L’argent source de motivation

 

Maslow et le salaire

Si l’on s’appuie sur Maslow et sur sa théorie des besoins, le salaire permet principalement de satisfaire des besoins de sécurité (manger, se loger, se soigner,…etc.). Il ne permet pas de s’accomplir pour la majorité d’entre nous et ne peut donc pas constituer une source de motivation.

Une part de salaire variable peut permettre pour certains de remplir des besoins d’estime, mais en aucun cas de tous les assouvir. Le levier en terme d’engagement est donc limité.

De plus, l’argent n’est pas une fin en soi, c’est un moyen de répondre à d’autres besoins ou désirs. Si seul l’argent nous faisait avancer, pourquoi en ferions-nous plus que le « minimum syndical » selon l’expression consacrée? L’argent n’est donc pas à l’origine de notre engagement au travail.

S’appuyer uniquement sur la partie salariale pour susciter la motivation paraît risqué.

Un salaire fixé par un marché

Nous sommes tous conscients que le prix du travail est fixé par le marché du travail.
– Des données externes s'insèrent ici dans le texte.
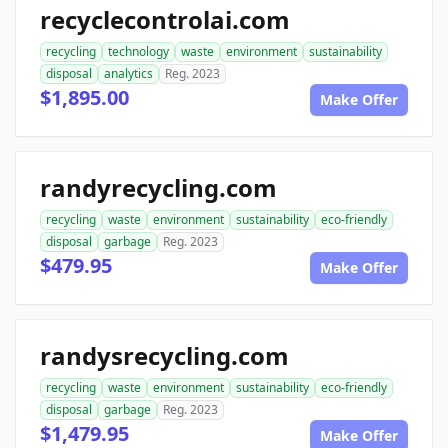
recyclecontrolai.com
recycling
technology
waste
environment
sustainability
disposal
analytics
Reg. 2023
$1,895.00
Make Offer
randyrecycling.com
recycling
waste
environment
sustainability
eco-friendly
disposal
garbage
Reg. 2023
$479.95
Make Offer
randysrecycling.com
recycling
waste
environment
sustainability
eco-friendly
disposal
garbage
Reg. 2023
$1,479.95
Make Offer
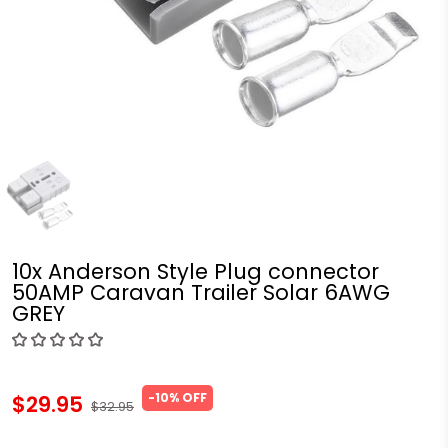
10x Anderson Style Plug connector
50AMP Caravan Trailer Solar 6AWG
GREY
-10% OFF
$29.95
$32.95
Cela réduit d’ailleurs les marges de manœuvre des entreprises, qui ne peuvent trop s’éloigner du marché au risque de ne plus être compétitives.

Les expériences de fixation libre des salaires ou des augmentations ont démontré cette parfaite connaissance du marché du travail et les intéressés se sont toujours montrés très raisonnables.
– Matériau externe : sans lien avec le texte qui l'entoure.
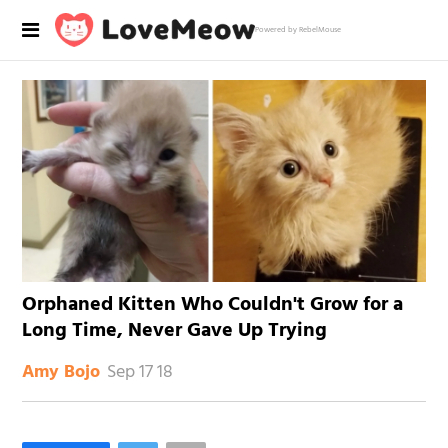
Powered by RebelMouse
Orphaned Kitten Who Couldn't Grow for a
Long Time, Never Gave Up Trying
Sep 17 18
Amy Bojo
Le salaire ne peut donc représenter à lui seul une motivation, même s’il peut constituer une source d’insatisfaction importante.

 

Le travail : une valeur morale

 

Jusqu’au slogan

Poussant l’argument de la valeur travail jusqu’à en faire un slogan électoral, on travaillerait en réponse à une règle de conduite jugée conforme à un idéal.

Peut-on voir un idéal dans le travail pour lui même, avec pour unique finalité d’être occupé à faire quelque chose? Il en va plus d’une répulsion de l’oisiveté que d’une réponse à notre quête de sens.

Nous occuper n’est pas une source de motivation sur laquelle s’appuyer pour répondre à notre besoin d’utilité.

Le travail érigé en valeur morale ?

Le travail ne peut être une valeur morale.

Un seul argument permet d’étayer cette affirmation : une valeur morale n’a pas de prix par opposition au travail qui en a un. Il suffit d’arrêter de payer les salariés d’une entreprise pour le comprendre, ils ne seront pas nombreux à continuer de travailler (à juste titre). On ne paie pas une valeur morale, ou elle n’en est plus une.

Ne comptez donc pas sur des leçons de morale pour motiver vos équipes.